Economists and traders predict another 75 basis points increase next Wednesday. However, the expectation is growing for a slowing down to half a percent in December.
“I’m still not sure if we can claim we’ve seen the U.S. dollars peak,” Ray Attrill of National Australia Bank (OTC), stated that “evidence is building” of a slowdown.
“If the market is comfortable with a Fed pivoted – if that’s the Fed stepping down at 50 basis points and possibly ending a tightening cycle South of 5% soon next year – then it’ll be time to call for U.S. dollar strength. But I’d like the Fed messaging next week to reach that conclusion before that happens.
U.S. long term Treasury yields continued to decline from last week’s multiyear highs at 4.338%. They are currently at 4.0833% in Tokyo.
This put pressure on both the dollar and the yen due to their sensitivity to U.S. rate rates. The pair settled at 147.99 after a 0.7% slide on Tuesday.
The dollar reached a 32 year high of 151.94yen on Friday but was then beaten back to as low as 144.55 in two bouts of Bank of Japan intervention either end of the weekend.
However, the fundamentals favor a weaker currency. The BOJ is expected to keep stimulus settings unchanged on Friday, which would be contrary to monetary tightening in developed markets.
Sterling fell 0.2% to $1.1448, but was still close Tuesday’s high of $1.1500. This level was last seen on Sept. 15.
After jumping to its highest point since Oct. 5, at $0.9995, the euro fell 0.14% to $0.99545.
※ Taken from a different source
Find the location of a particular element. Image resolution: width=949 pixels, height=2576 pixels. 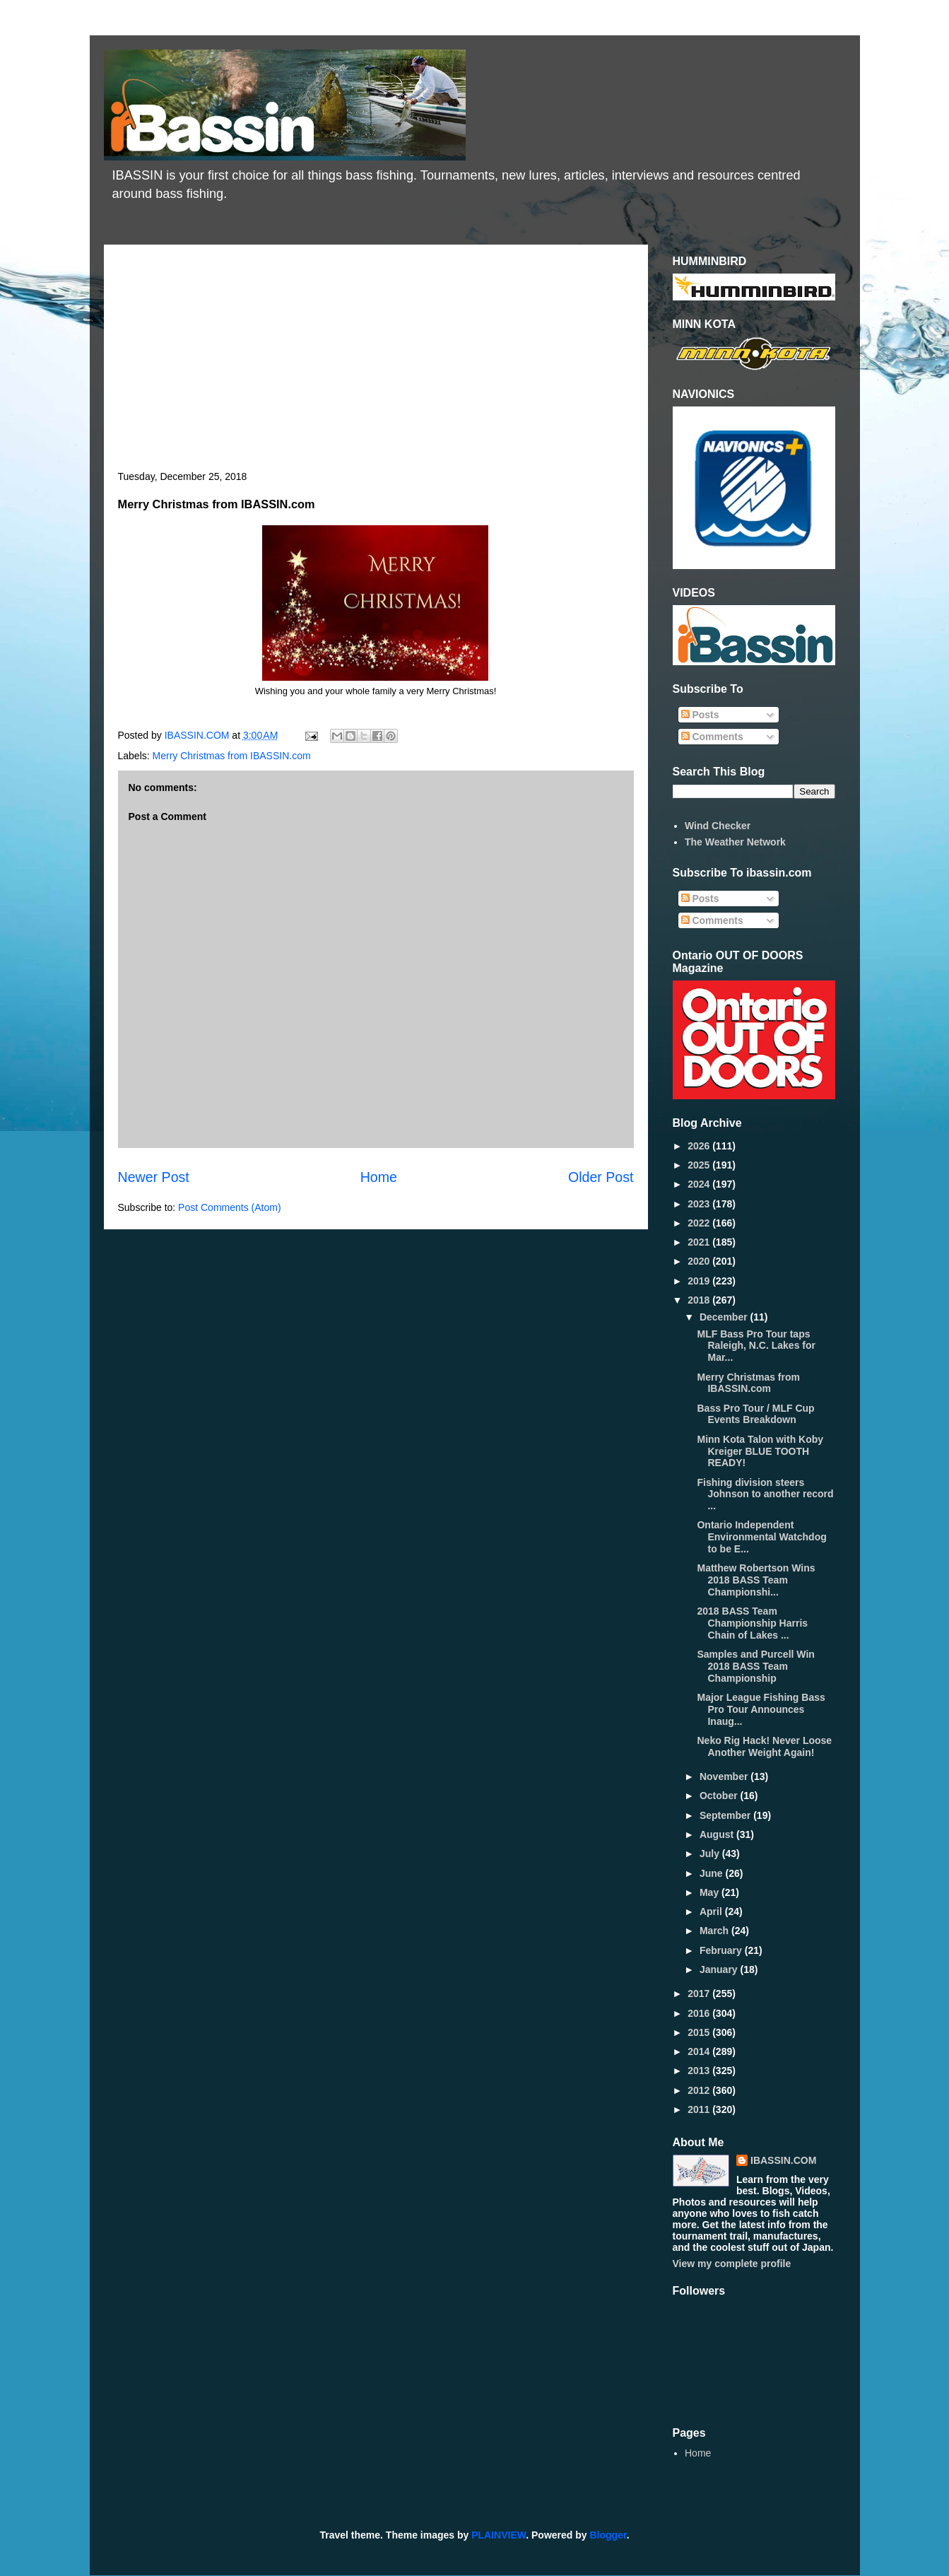 August is located at coordinates (718, 1834). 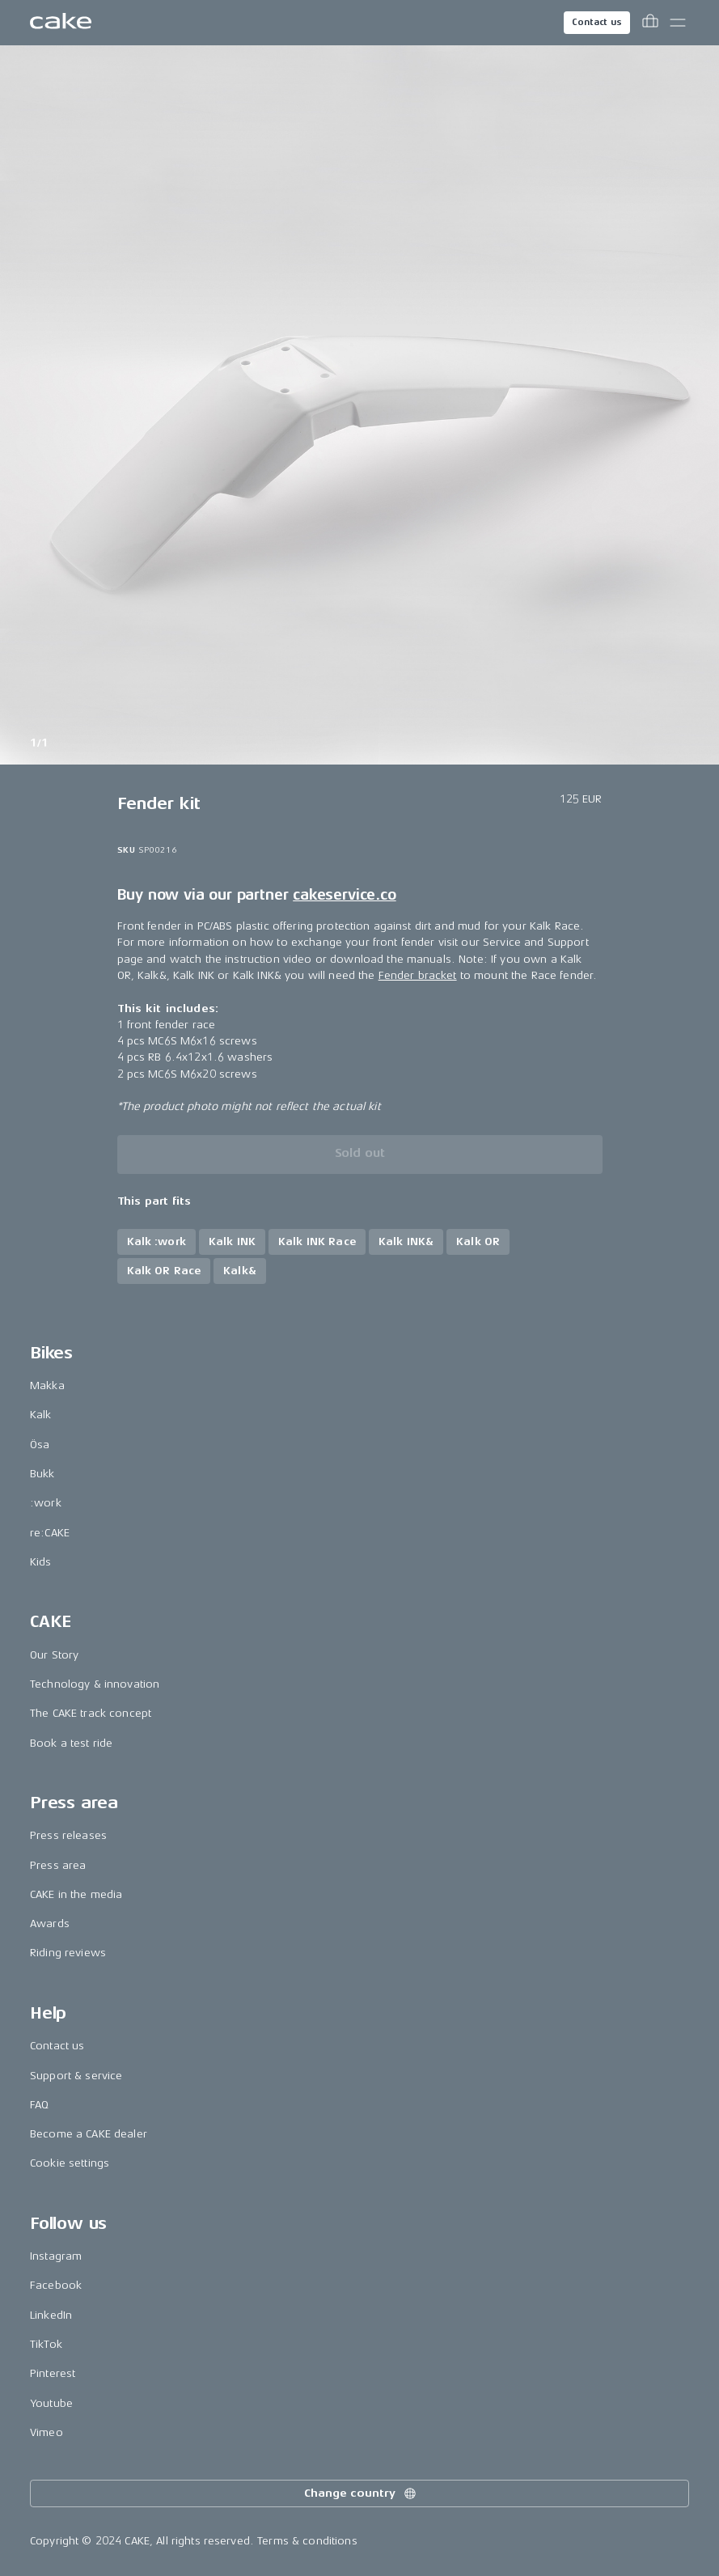  I want to click on Press area, so click(58, 1865).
The Australian dollar was 0.3% lower at $0.6386 despite a brief rise to $0.6412 following quarterly consumer inflation data that narrowly beat economists’ estimates. This put pressure on the Reserve Bank ahead Tuesday’s policy meeting.
The highest recorded value was $0.6412 in the previous session, which was Oct. 7.
“The Aussie’s weak attempt at rallying on core CPI that exceeds expectations is not a promising indicator for its near-term prospects,” said Sean Callow of Westpac, a senior FX strategist.
“A further pullback in U.S. dollars seems to be the best chance that the Aussie can sustain pushes higher than $0.64.” It will trade either side of $0.63 otherwise.
Also, cryptocurrencies were firm after sharp rallies Tuesday amid dollar weakness. After a 3.9% overnight jump, the price was 0.14% higher at $21,116. Ether was up 0.45% to $1,466.30 following Tuesday’s 8.7% surge.